§ SOURCE MATERIAL:
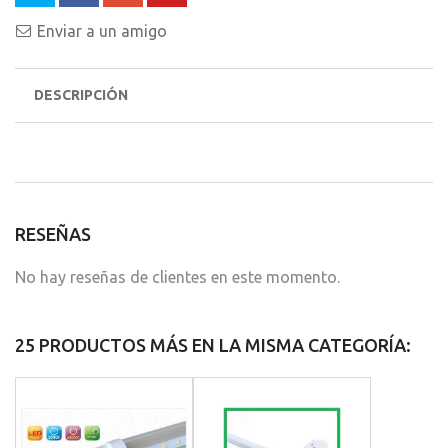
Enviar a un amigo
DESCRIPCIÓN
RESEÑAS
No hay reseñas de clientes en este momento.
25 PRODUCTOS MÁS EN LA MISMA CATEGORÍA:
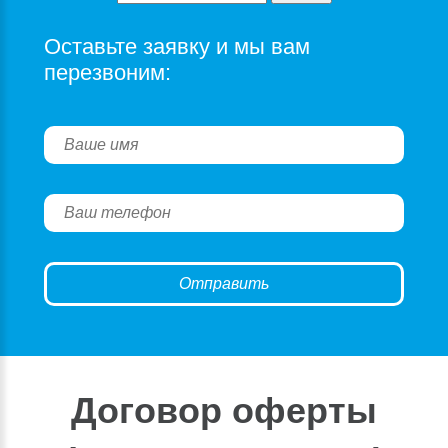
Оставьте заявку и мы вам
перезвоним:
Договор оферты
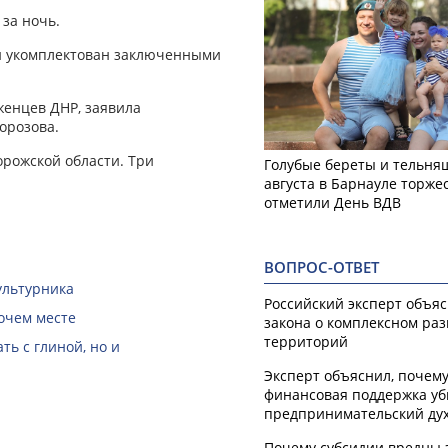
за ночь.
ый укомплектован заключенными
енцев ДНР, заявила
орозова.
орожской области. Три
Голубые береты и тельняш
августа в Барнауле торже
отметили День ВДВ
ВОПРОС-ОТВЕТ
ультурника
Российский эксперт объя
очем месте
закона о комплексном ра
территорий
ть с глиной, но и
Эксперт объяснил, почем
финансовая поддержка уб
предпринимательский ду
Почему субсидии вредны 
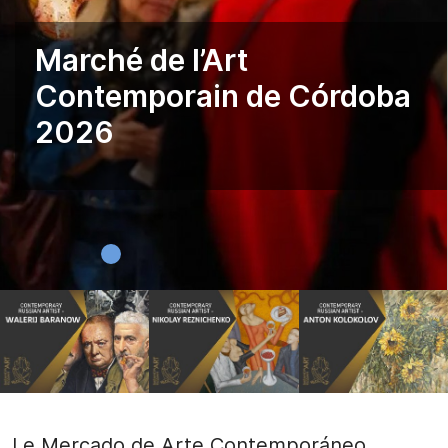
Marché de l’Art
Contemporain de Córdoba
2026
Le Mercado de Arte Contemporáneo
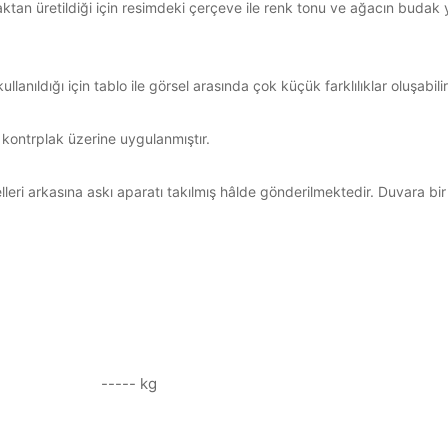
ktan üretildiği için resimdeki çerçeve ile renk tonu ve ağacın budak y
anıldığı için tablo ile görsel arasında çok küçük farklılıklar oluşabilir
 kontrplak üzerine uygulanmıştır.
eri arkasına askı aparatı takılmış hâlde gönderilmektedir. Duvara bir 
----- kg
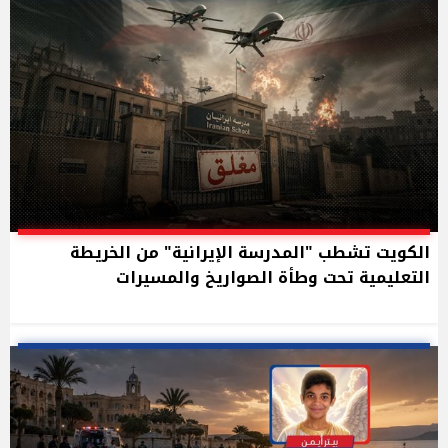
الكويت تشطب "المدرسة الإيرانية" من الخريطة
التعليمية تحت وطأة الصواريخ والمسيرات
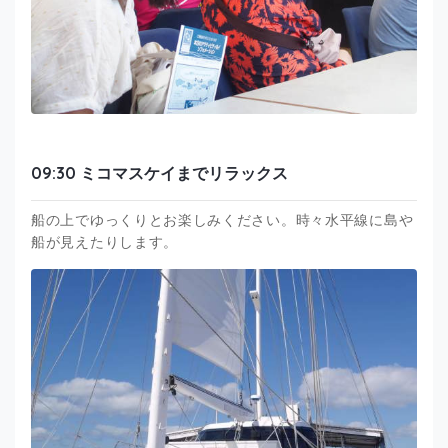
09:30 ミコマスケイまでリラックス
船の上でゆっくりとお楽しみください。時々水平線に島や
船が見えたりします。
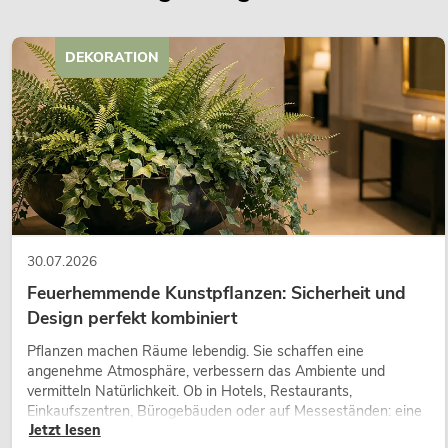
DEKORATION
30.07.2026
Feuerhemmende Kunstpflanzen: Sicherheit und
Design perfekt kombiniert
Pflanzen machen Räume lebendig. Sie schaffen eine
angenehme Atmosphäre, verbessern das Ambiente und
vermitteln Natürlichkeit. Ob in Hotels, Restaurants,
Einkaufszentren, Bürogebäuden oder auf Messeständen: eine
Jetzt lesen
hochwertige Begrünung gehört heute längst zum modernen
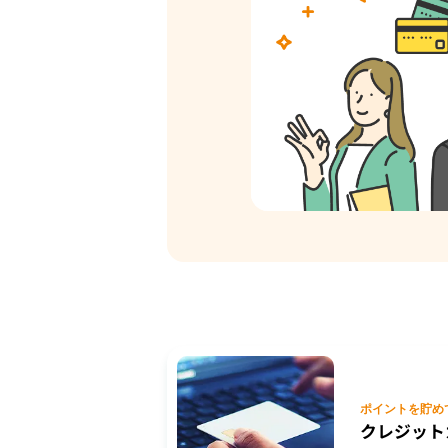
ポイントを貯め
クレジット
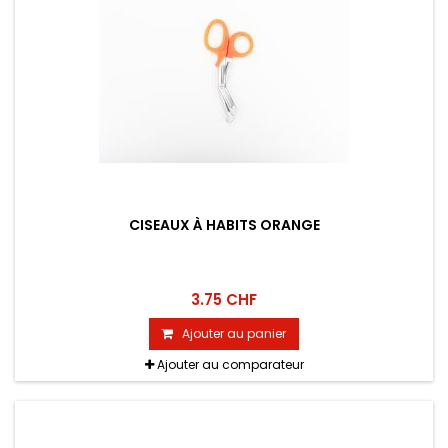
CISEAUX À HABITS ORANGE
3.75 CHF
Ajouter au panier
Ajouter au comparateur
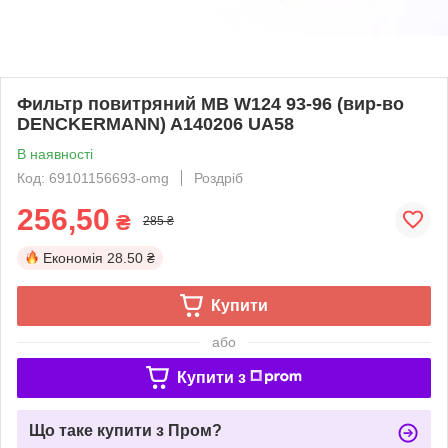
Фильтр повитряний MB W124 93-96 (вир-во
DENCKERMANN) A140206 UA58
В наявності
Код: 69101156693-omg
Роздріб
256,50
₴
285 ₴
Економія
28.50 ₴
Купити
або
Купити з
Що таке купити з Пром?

---

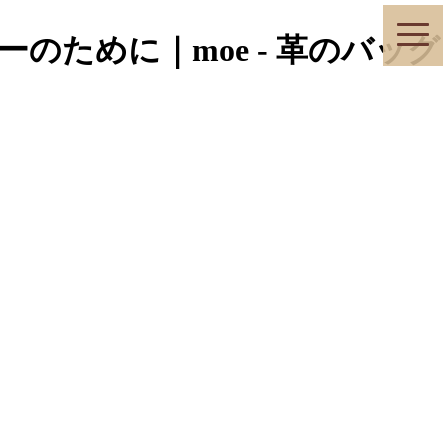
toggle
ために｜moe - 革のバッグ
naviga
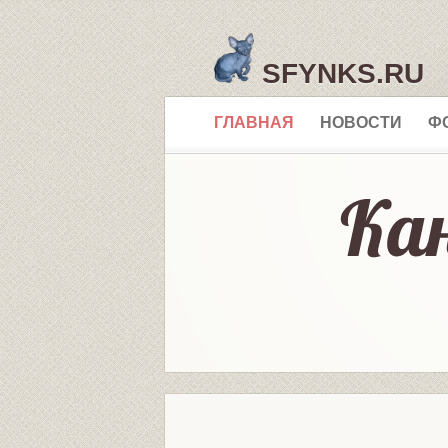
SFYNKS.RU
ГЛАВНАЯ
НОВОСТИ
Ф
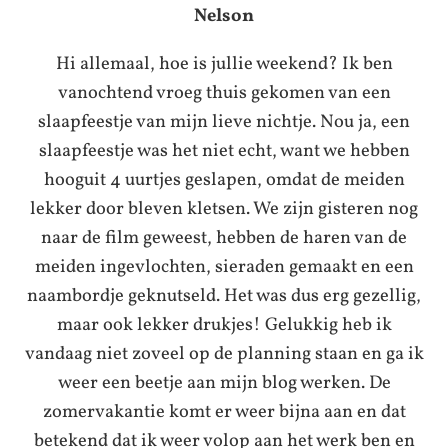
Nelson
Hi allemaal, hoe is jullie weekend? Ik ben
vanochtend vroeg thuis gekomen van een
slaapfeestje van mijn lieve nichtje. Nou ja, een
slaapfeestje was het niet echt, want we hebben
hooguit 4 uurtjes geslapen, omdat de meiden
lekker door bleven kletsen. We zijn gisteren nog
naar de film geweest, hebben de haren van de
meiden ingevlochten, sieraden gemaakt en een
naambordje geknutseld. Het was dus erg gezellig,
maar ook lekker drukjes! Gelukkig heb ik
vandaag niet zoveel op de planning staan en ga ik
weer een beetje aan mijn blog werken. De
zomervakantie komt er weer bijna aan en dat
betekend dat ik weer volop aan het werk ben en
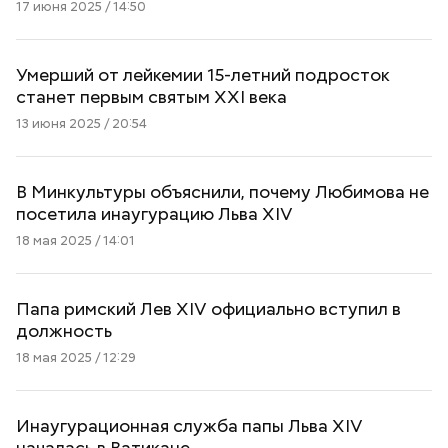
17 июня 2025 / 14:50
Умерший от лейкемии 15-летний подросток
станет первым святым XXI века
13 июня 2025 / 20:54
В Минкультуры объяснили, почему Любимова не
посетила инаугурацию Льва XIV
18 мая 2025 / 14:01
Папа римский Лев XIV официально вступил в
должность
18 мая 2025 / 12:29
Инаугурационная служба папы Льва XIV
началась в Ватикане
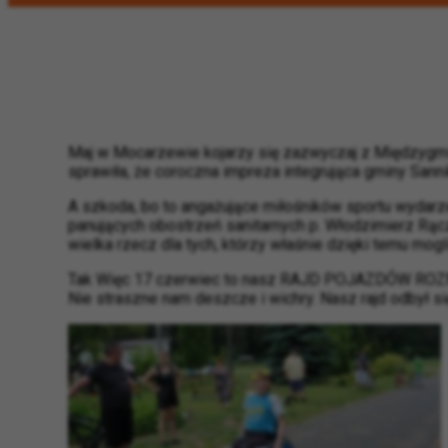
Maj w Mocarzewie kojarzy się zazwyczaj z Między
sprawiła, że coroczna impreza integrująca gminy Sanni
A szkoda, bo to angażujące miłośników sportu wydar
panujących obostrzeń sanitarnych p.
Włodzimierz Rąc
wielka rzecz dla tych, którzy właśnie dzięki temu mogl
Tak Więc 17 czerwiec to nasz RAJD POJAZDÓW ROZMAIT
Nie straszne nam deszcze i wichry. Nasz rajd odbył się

--

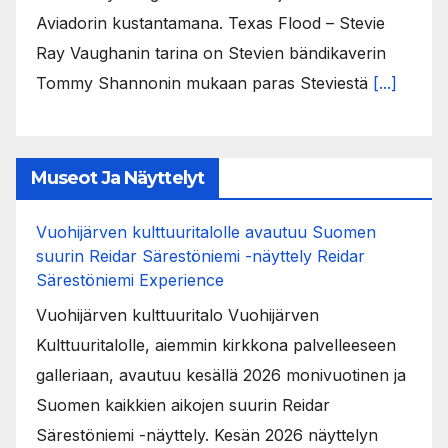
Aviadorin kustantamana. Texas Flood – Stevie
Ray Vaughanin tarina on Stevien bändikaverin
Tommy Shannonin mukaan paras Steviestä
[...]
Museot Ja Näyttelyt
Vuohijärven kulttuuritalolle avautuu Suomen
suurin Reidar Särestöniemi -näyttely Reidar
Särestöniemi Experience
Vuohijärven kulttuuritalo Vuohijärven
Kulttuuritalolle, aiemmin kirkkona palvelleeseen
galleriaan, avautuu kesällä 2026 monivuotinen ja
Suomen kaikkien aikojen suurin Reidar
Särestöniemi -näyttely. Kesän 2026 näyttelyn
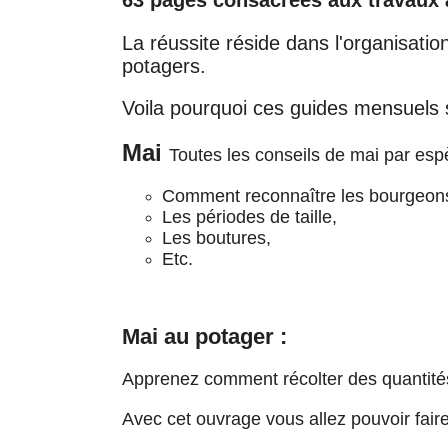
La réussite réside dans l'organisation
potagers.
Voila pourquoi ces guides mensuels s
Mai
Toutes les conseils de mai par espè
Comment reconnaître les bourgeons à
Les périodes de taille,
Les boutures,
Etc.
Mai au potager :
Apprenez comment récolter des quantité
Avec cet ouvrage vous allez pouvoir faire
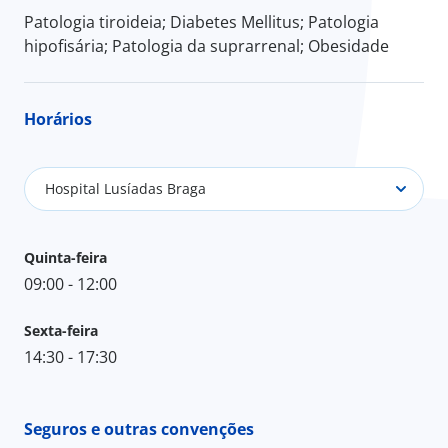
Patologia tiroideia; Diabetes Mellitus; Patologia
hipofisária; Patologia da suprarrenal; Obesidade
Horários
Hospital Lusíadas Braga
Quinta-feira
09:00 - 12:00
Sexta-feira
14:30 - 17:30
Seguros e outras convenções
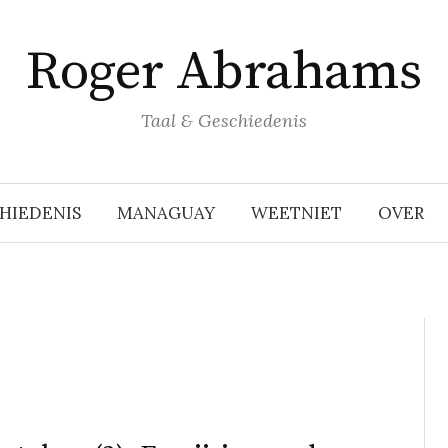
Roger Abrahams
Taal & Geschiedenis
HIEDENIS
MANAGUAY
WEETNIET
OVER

§ WHAT YOU SHOULD DO: Pick every line containing the word "hebben" out of the material, and copy those lines.

§ TASK RESPONSE:
slaapfeestje was het niet echt, want we hebben
naar de film geweest, hebben de haren van de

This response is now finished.